De acordo com o documento, a gestão municipal não está descumprindo nenhuma obrigação legal. Segundo o Conselho, o pagamento foi acordado desde outubro ano passado para ser feito junto com o salário de janeiro de 2026, como forma de valorização dos profissionais da Educação.
Entenda o acordo
Na nota, o Conselho explica que a decisão foi tomada em reunião realizada no dia 21 de outubro de 2025, na Sala dos Conselhos, com participação de representantes da gestão municipal.
Na ocasião, foi informado que, após o pagamento dos salários e do 13º, o município disporia de um saldo de R$ 5 milhões. Parte desse valor seria utilizado para pagamento de abono aos profissionais da Educação, conforme previsto em lei.
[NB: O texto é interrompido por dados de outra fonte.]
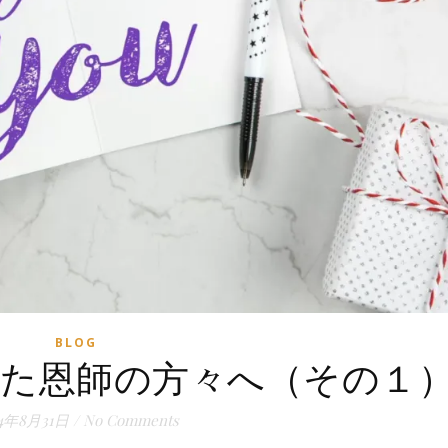
BLOG
た恩師の方々へ（その１
24年8月31日
/
No Comments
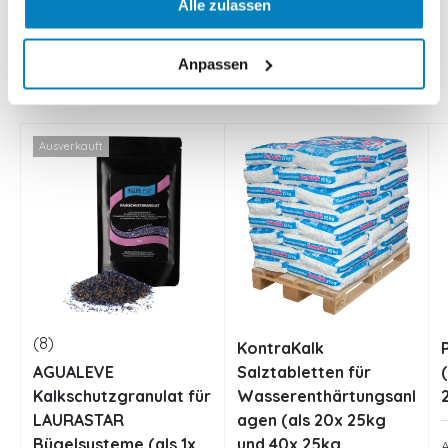
Alle zulassen
Produkte aus der Kategorie
Anpassen
Alle anzeigen
Ausverkauft
(8)
KontraKalk
AGUALEVE
Salztabletten für
Kalkschutzgranulat für
Wasserenthärtungsanl
LAURASTAR
agen (als 20x 25kg
Bügelsysteme (als 1x
und 40x 25kg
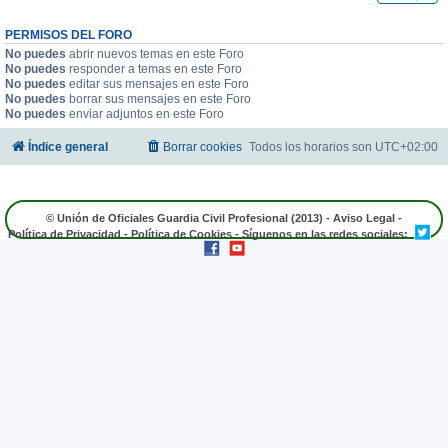
PERMISOS DEL FORO
No puedes
abrir nuevos temas en este Foro
No puedes
responder a temas en este Foro
No puedes
editar sus mensajes en este Foro
No puedes
borrar sus mensajes en este Foro
No puedes
enviar adjuntos en este Foro
Índice general
Borrar cookies
Todos los horarios son
UTC+02:00
© Unión de Oficiales Guardia Civil Profesional (2013) -
Aviso Legal
-
Política de Privacidad
-
Política de Cookies
- Síguenos en las redes sociales:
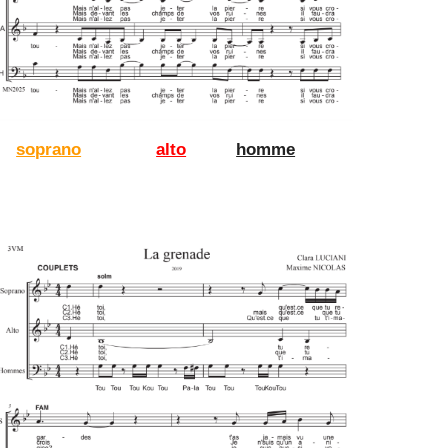
soprano
alto
homme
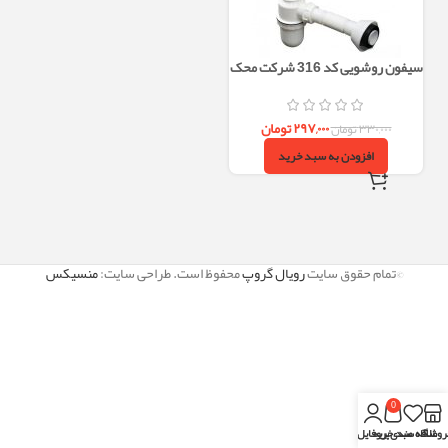
سیفون روشویی کد 316 شرکت محک
| مقاوم و با کیفیت
۲۹۷,۰۰۰
تومان
۳۳۰,۰۰۰
تومان
افزودن به سبد خرید
©تمام حقوق سایت
رویال گروپ
محفوظ است. طراحی سایت:
منسیکس
0
روشگاه
علاقه مندی
سبد خرید
پروفایل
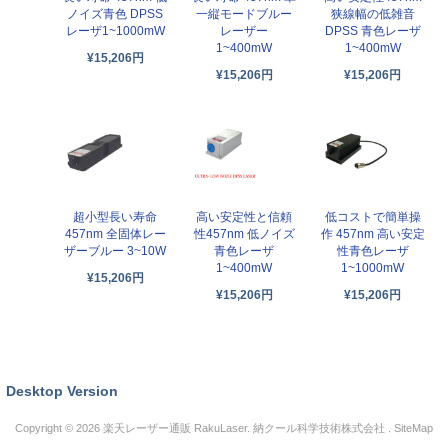
ノイズ青色 DPSS
一縦モードブルー
狭線幅の低雑音
レーザ1~1000mW
レーザー
DPSS 青色レーザ
1~400mW
1~400mW
¥15,206円
¥15,206円
¥15,206円
超小型長い寿命
高い安定性と信頼
低コストで簡単操
457nm 全固体レー
性457nm 低ノイズ
作 457nm 高い安定
ザーブルー 3~10W
青色レーザ
性青色レーザ
1~400mW
1~1000mW
¥15,206円
¥15,206円
¥15,206円
Desktop Version
Copyright © 2026
楽天レーザー通販 RakuLaser
. 納クール科学技術株式会社 .
SiteMap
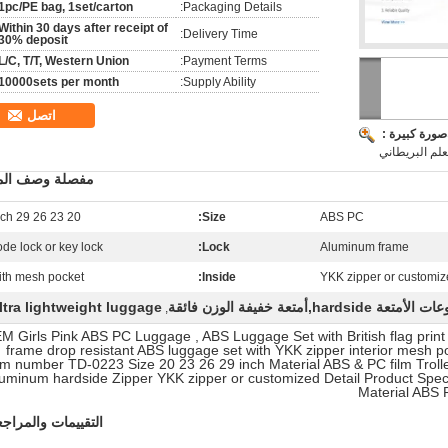
1pc/PE bag, 1set/carton
Packaging Details:
Within 30 days after receipt of
Delivery Time:
30% deposit
L/C, T/T, Western Union
Payment Terms:
10000sets per month
Supply Ability:
اتصل
ة
صورة كبيرة :
علم البريطاني
مفصلة وصف المن
20 23 26 29 inch
Size:
ABS PC
ode lock or key lock
Lock:
Aluminum frame
ith mesh pocket
Inside:
YKK zipper or customi
عة hardside,أمتعة خفيفة الوزن فائقة
ltra lightweight luggage
,
M Girls Pink ABS PC Luggage , ABS Luggage Set with British flag print
frame drop resistant ABS luggage set with YKK zipper interior mesh p
em number TD-0223 Size 20 23 26 29 inch Material ABS & PC film Trolle
uminum hardside Zipper YKK zipper or customized Detail Product Specif
Material ABS 
التقييمات والمراج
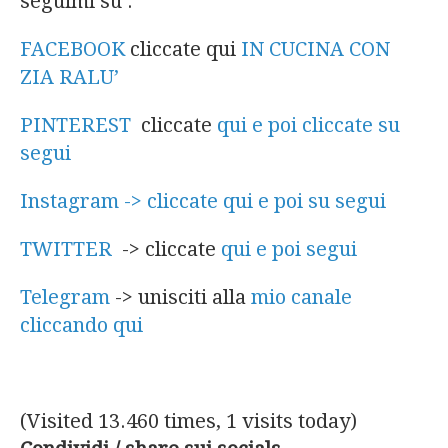
seguimi su :
FACEBOOK
cliccate qui
IN CUCINA CON
ZIA RALU’
PINTEREST
cliccate
qui e poi cliccate su
segui
Instagram -> cliccate qui e poi su segui
TWITTER
-> cliccate
qui e poi segui
Telegram
-> unisciti alla
mio canale
cliccando qui
(Visited 13.460 times, 1 visits today)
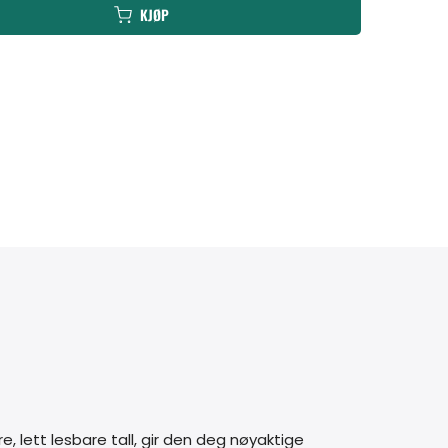
KJØP
re, lett lesbare tall, gir den deg nøyaktige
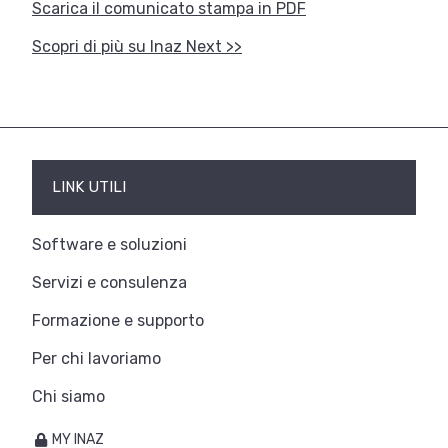
Scarica il comunicato stampa in PDF
Scopri di più su Inaz Next >>
LINK UTILI
Software e soluzioni
Servizi e consulenza
Formazione e supporto
Per chi lavoriamo
Chi siamo
MY INAZ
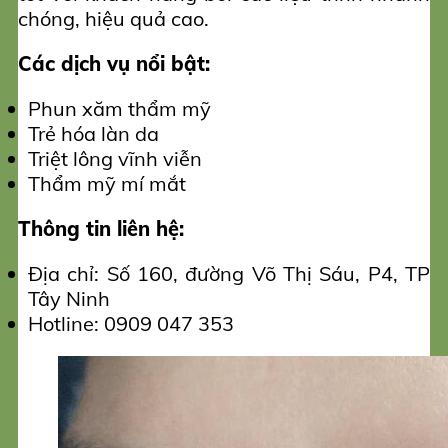
chóng, hiệu quả cao.
Các dịch vụ nổi bật:
Phun xăm thẩm mỹ
Trẻ hóa làn da
Triệt lông vĩnh viễn
Thẩm mỹ mí mắt
Thông tin liên hệ:
Địa chỉ: Số 160, đường Võ Thị Sáu, P4, TP
Tây Ninh
Hotline: 0909 047 353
O Conselho então entrou em acordo com a gestão para que o abono fosse pago em dezembro e o terço de férias fosse programado para ser quitado junto com o salário de janeiro.
“Esse acordo objetivou maior valorização para todos os profissionais”, diz o texto.
Conselho rebate boatos sobre suposto descumprimento
A nota afirma que a informação de que a Prefeitura de Santaluz estaria negando o pagamento do benefício “não é verídica”. O Conselho classifica como falsa a notícia divulgada por blogs que mencionaram denúncias anônimas de professores sobre o não recebimento do terço de férias.
“O que vem sendo veiculado na mídia sobre a gestão municipal estar negando o pagamento do 1/3 de férias dos profissionais não é verídico”, diz o texto.
O documento também destaca que o Conselho do FUNDEB é um órgão autônomo e legítimo, formado por representantes de diversos segmentos da sociedade, como pais de alunos, Conselho Tutelar, diretores escolares, professores, servidores de apoio, Educação do Campo, sociedade civil e Secretaria Municipal de Educação.